Elected to the council in 2010, Del Mar Mayor Lee Haydu said she would not seek a second term due to personal reasons. She lost her husband and mother within the past 18 months.
“Being on the council has been a great experience and one of personal growth,” said Haydu, a Del Mar resident for more than 30 years.
Haydu said she and her fellow council members have worked on a number of projects she is proud of, including replacing the 21st Street sewer pump station, retrofitting the North Torrey Pines Bridge, obtaining a state-certified housing element, and improving the city’s relationship with the Del Mar Fairgrounds and city of Solana Beach.
“I’ve enjoyed serving my community,” she said.
Elected in 2010, Councilman Terry Sinnott is seeking a second term.
“It’s rewarding, and when you’re making progress, it’s worth doing,” said Sinnott, a native San Diegan, who served two tours as a U.S. Navy officer before joining San Diego Gas & Electric, where he worked for 22 years.
A Del Mar resident since 1976, Sinnott reflected on the city’s accomplishments throughout his time on the council. He said he is proud the city developed a 30-year projection of the city’s financial health, paid off a $3 million side fund pension liability, hired an independent consultant to review the Sheriff’s contract, and established a Business Support Advisory Committee to support business in Del Mar.
“Over the past four years, we have been doing some very positive things in the city,” he said.
Still, there are other projects he wants to help complete, including moving the city hall project forward, as well as developing a master plan for Del Mar Shores Park.
“There are projects that are underway that are going to very significant, but they won’t be completed, so I want to follow through and make sure we get those projects completed successfully,” said Sinnott.
Dwight Worden and Kevin Burke are also running for election.
Worden served as Del Mar’s city attorney from 1977 to 1983. From 1974 until his retirement in 2001, he served as general counsel to the San Dieguito River Park Joint Powers Authority, the San Elijo Joint Powers Authority, North County Transit District and Leucadia Wastewater District.
No longer actively practicing law, Worden said he is at a point in his life where he can run for council to serve the community he has lived in since 1981.
“I think that I have a lot of background and skills that could help the city,” said Worden, who has served on Del Mar’s Garden Del Mar, Form-Based Code and Fairgrounds Advisory committees.
“Overall, the city’s in pretty good shape,” Worden added. “I don’t feel like a fireman running to the rescue. There’s nothing on fire, nothing I feel like I have to go in and fix. But I think there’s a lot of exciting and challenging stuff facing the city.”
Some of those projects are the city hall project, the special events platform at the fairgrounds and the development of the Shores property, he said.
The deadline to file nomination papers was Aug. 8, but was extended by five days because both incumbents did not file.

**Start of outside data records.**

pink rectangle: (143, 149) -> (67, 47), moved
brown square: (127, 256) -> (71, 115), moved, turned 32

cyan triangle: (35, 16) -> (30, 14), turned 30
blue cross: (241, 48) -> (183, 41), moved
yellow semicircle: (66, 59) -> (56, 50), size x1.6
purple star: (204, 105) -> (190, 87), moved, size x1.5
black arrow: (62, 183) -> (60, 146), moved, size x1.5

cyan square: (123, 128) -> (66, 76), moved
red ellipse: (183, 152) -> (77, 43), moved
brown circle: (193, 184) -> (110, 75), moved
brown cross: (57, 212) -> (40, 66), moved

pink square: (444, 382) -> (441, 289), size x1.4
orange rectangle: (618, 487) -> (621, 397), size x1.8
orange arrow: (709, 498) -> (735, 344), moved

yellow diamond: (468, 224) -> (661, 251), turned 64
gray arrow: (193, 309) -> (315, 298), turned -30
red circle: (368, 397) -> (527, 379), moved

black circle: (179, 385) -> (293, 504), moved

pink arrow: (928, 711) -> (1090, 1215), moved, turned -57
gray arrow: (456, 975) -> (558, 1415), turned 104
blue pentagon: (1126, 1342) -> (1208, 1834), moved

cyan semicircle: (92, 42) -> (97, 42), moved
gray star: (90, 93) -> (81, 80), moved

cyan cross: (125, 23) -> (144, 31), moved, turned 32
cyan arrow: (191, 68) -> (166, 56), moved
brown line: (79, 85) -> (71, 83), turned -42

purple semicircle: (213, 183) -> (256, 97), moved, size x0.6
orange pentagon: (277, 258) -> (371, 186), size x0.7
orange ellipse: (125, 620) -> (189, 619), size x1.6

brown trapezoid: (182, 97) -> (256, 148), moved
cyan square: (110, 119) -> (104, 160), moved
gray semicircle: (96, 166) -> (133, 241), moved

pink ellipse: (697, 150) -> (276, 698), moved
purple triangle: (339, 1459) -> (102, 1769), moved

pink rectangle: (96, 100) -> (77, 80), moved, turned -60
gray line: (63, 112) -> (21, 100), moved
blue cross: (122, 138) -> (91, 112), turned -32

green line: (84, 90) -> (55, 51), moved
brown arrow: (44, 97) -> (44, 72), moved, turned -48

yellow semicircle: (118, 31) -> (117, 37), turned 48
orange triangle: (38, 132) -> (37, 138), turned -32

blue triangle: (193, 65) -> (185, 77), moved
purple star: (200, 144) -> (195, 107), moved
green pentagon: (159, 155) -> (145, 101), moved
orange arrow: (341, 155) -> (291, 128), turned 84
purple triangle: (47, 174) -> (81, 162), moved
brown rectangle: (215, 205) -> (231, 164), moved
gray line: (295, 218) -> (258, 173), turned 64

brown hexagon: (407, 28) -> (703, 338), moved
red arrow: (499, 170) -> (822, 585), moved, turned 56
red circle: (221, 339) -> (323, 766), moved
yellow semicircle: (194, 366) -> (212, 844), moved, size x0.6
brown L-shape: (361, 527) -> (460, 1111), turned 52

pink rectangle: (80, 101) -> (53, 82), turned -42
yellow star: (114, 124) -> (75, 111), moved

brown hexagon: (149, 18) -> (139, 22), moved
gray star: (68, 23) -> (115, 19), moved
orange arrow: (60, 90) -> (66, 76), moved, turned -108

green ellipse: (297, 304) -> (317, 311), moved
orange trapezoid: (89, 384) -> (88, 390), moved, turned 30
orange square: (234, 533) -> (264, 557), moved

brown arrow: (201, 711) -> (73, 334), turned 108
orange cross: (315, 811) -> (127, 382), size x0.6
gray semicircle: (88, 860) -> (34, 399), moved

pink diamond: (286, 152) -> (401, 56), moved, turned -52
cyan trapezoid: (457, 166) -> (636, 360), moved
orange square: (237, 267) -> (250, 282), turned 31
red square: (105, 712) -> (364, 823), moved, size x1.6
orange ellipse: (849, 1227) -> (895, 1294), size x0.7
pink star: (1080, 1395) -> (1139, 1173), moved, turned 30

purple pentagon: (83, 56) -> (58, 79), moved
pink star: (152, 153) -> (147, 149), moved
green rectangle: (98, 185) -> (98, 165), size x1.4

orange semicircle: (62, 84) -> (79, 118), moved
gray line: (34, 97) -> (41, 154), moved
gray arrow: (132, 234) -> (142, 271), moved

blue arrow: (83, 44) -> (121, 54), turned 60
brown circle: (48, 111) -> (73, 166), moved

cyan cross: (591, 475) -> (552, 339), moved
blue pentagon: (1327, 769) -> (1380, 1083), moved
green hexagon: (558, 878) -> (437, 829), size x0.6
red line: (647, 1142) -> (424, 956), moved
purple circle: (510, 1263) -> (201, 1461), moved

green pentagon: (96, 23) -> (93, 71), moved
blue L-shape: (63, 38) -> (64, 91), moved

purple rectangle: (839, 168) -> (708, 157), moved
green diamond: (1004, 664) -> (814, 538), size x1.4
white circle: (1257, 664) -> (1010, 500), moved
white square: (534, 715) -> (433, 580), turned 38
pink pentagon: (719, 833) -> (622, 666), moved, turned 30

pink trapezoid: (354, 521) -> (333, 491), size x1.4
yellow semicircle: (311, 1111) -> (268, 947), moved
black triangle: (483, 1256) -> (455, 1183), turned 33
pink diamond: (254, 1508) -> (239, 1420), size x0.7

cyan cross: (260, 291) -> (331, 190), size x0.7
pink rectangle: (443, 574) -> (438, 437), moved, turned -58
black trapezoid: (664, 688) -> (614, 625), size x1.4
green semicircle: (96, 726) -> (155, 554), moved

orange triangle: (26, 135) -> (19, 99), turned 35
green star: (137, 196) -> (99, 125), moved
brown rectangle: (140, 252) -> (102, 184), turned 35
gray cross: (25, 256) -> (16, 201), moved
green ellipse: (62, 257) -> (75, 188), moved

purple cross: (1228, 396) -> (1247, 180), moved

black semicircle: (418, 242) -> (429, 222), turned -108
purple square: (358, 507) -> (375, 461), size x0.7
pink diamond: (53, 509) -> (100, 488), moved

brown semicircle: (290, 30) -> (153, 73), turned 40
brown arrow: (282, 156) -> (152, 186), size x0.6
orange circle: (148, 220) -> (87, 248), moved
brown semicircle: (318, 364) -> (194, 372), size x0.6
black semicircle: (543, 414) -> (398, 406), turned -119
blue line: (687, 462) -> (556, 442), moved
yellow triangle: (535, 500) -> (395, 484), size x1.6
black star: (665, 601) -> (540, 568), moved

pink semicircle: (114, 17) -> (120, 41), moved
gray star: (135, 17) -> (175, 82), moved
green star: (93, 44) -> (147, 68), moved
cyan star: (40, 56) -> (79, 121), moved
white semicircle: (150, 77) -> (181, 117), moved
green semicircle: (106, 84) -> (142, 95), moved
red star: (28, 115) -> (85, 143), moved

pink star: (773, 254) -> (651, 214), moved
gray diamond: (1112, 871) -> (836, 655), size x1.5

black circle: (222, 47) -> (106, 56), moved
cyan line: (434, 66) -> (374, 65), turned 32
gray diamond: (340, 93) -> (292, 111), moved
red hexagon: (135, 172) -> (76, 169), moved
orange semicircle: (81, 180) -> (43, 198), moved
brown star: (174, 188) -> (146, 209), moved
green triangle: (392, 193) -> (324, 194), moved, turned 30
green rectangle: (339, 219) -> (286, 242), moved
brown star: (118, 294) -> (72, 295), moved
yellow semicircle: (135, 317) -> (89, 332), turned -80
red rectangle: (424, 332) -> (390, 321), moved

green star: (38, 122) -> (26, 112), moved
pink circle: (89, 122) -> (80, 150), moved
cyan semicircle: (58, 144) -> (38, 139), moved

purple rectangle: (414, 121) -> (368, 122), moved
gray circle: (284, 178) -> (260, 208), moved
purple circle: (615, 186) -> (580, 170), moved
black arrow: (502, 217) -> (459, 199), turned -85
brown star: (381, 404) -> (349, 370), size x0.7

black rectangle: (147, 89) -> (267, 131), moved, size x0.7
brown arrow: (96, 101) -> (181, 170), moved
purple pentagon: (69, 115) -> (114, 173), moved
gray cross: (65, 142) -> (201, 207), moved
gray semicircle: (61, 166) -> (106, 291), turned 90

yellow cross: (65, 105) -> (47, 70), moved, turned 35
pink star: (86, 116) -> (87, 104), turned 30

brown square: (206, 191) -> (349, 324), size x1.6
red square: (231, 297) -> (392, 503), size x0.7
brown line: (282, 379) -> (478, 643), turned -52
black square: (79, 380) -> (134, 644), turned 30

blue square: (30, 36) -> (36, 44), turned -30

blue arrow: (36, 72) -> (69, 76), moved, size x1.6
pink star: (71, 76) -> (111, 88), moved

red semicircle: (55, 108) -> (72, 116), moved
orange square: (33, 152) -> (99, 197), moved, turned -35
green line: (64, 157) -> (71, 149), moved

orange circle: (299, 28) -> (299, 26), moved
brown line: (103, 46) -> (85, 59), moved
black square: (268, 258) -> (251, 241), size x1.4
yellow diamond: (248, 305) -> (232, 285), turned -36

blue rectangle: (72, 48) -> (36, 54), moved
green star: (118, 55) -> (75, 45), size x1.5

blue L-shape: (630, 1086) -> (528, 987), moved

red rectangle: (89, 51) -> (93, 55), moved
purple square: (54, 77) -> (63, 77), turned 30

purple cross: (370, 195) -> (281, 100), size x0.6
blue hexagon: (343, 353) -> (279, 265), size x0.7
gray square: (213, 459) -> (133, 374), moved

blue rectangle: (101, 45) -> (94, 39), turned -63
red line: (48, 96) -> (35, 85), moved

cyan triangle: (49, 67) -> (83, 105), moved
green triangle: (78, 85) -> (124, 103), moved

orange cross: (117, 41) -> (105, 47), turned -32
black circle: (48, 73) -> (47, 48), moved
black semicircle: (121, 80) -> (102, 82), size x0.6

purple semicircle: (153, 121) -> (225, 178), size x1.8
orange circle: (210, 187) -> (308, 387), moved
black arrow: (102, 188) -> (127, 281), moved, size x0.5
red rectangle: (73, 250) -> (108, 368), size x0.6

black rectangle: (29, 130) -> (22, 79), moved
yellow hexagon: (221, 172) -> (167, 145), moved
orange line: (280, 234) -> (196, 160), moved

Worden had officially filed by Aug. 7, according to Andrew Potter, the city’s administrative services director. Sinnott said he also submitted his paperwork.
Burke, a realtor with Burke Real Estate Consultants, pulled nomination papers but did not respond to a request to confirm he would be filing the necessary papers by the deadline.
Paul Von Petersen, founder and president of production company ESMI Productions, pulled nomination papers but ultimately decided not to run having recently signed on to a new film project.